A recent delivery on the way to the predominantly gnomish town of Nemshack was recently waylaid by a few thugs near Darkbranch forest. The item was, of course, being delivered by a messenger from the Turqoise Horses, the rising all-halfling delivery and message service quite popular with the richer residents of Endelhast for their confidentiality. The halfling lad who was on his way to his destination was beaten and left on the roadside by the bandits who took his parcel and ran off into the woods with it. Soon after he regained consciousness he ran towards the nearby village of Lim and made preperations to inform Cora of this.

Now, just under a week later Cora has sent town criers and messengers to every village in the province of Gemmel to search for potential adventuers willing to take on a host of bandits and retrieve the item in question. It's unknown why exactly a item that is supposedly so valuable as to warrant a recovery team was sent by a lowly messenger boy, but the minds of halflings and the wealthy are said to be nearly as complex as a human woman's. 

Whilst waiting for replies to her call, she has stayed in the village of Lim. Miss Barrelrunner had agreed to sponsor a festival to celebrate the holiday of New Bloom, and judging by the pavilons, actors, jugglers, horses and other lively groups in the area recently she has spent a small fortune in coin. Perhaps such a festival will attract the heroic sorts she is looking for?

_Well, that's the prolouge. Despite my better instincts, I'm going to try a story hour for my underway campaign. Next up will be a bit detailing the heroes of this adventure. I hope my first attempt at both DM'ing a D&D campaign and writing a story-hour here will go well..._


----------



## Captain NeMo (Apr 10, 2005)

*The Noble Band of Heroes*

Also in Lim in time for the festival are my band of heroes; a odd group, ranging from the daughter of a paladin with a love for fighting to a ditzy bard from a foreign land and a spellthief trained by a organization in Endeldor. They seem to be getting on, or perhaps it's the gold talking?  
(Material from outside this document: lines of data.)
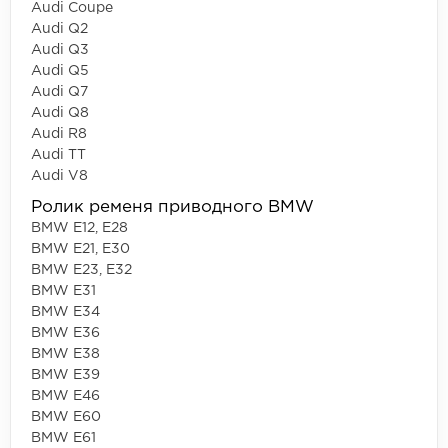
Audi Coupe
Audi Q2
Audi Q3
Audi Q5
Audi Q7
Audi Q8
Audi R8
Audi TT
Audi V8
Ролик ременя приводного BMW
BMW E12, E28
BMW E21, E30
BMW E23, E32
BMW E31
BMW E34
BMW E36
BMW E38
BMW E39
BMW E46
BMW E60
BMW E61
Bren is a bard with the wanderlust in her. An oddball of her tribe, the gypsy-like Morderre are travelers at heart but very much keep themselves to themselves. She had always been different, and found the simple men of her tribe to be too eager to settle down and start families without any nod to excitement or adventure. Naturally when they stopped off in a border town in Quain she did not wait to run off and get into trouble with a dangerous conjurer who lived there. She was shamed and ended up leaving her tribe to wander the world and so she eventually ended up in the little village of Lim with the hopes of showing off her abillity in the festival.
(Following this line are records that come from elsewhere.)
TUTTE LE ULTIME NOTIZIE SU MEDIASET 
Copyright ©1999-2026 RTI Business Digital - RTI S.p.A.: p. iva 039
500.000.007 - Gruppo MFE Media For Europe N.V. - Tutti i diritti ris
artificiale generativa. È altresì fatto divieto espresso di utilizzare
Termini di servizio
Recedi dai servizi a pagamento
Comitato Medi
Crystal meanwhile is a natural archer with a talent for fletching. She grew up in the north in a small, chaotic town with a benevolent mayor and was raised by an elf as her adopted father. Soon after her coming of age she made her goodbyes to the home she loved to gain renown as an archer and meet creatures of myth and childhood rhymes.
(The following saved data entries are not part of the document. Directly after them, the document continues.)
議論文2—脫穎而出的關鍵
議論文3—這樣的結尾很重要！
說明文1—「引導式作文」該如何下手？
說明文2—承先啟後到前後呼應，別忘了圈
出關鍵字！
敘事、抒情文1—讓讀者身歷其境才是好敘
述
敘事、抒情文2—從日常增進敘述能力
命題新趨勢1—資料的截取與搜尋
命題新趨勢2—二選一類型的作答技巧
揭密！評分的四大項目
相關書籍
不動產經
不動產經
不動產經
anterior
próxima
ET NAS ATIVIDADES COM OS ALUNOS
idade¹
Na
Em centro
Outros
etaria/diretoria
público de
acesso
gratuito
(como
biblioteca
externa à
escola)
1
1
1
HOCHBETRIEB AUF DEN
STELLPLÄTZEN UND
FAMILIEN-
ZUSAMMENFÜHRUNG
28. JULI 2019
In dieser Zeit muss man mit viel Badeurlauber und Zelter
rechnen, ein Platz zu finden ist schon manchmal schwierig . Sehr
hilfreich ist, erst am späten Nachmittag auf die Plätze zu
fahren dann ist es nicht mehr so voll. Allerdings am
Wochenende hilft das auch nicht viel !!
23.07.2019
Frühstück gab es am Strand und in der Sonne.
Dor was of noble birth and grew up in the political maelstrom that is Endeldor. Just one of the many aristocrat families vying for power his parents were the victims of murder due to a bad move resulting in them making some powerful enemies. Since then, he has learned the ways of the spellthief and vowed to learn of his noble house's demise. He is somewhat dark natured and can be cynical, but is also a bit of a roguish lad with a knack for getting rather interesting tidbits of information in between the usual local gossip...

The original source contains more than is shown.